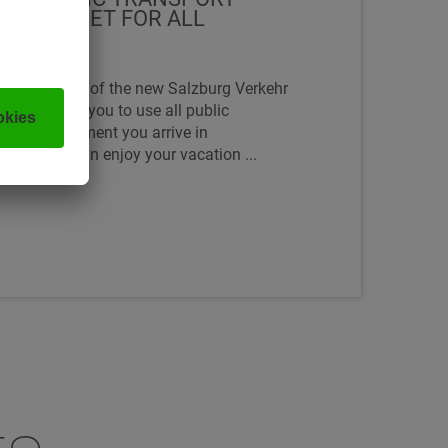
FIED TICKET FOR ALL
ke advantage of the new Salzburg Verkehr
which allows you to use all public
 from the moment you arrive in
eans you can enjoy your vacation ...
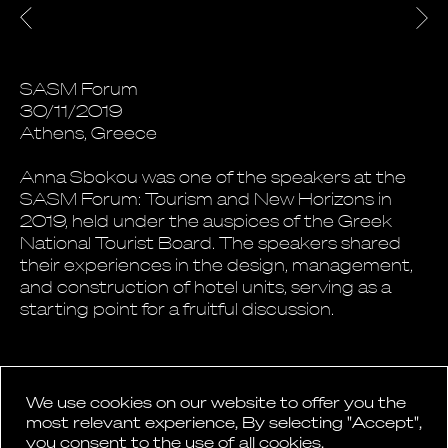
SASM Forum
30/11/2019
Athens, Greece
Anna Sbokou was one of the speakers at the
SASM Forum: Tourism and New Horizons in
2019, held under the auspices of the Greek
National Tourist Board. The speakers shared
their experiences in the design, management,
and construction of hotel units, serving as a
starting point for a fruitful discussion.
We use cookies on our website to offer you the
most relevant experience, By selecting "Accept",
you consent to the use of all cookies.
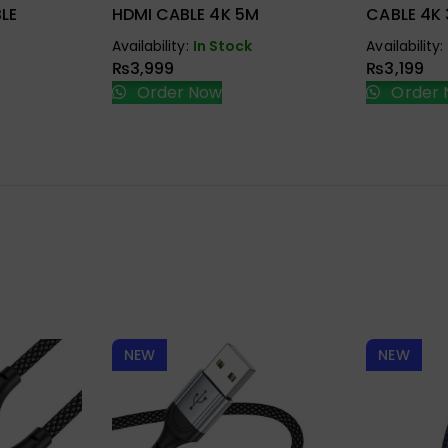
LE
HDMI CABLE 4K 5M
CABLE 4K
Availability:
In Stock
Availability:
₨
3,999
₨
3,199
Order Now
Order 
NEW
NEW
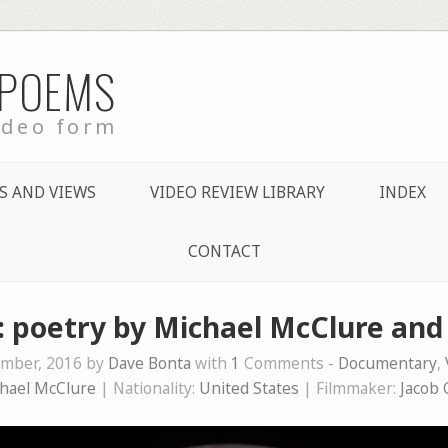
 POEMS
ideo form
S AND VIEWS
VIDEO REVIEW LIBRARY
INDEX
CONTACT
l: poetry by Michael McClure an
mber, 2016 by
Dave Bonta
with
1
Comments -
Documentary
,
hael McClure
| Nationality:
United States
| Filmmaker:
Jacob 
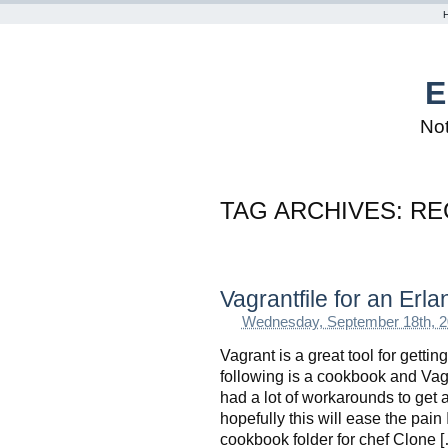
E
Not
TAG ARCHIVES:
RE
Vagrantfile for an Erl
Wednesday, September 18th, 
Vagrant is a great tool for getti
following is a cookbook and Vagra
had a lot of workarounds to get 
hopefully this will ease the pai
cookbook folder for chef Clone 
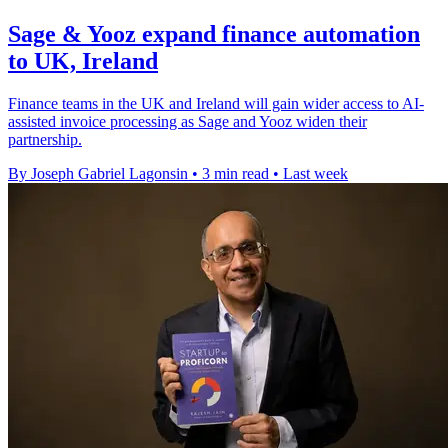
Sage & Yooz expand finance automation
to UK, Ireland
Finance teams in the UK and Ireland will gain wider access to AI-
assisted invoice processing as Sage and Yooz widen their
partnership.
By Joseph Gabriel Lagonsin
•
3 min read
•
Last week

### WORK REQUIRED
How many lines in the listing above contain "McClure"? Give only the number.

### SOLUTION BELOW
2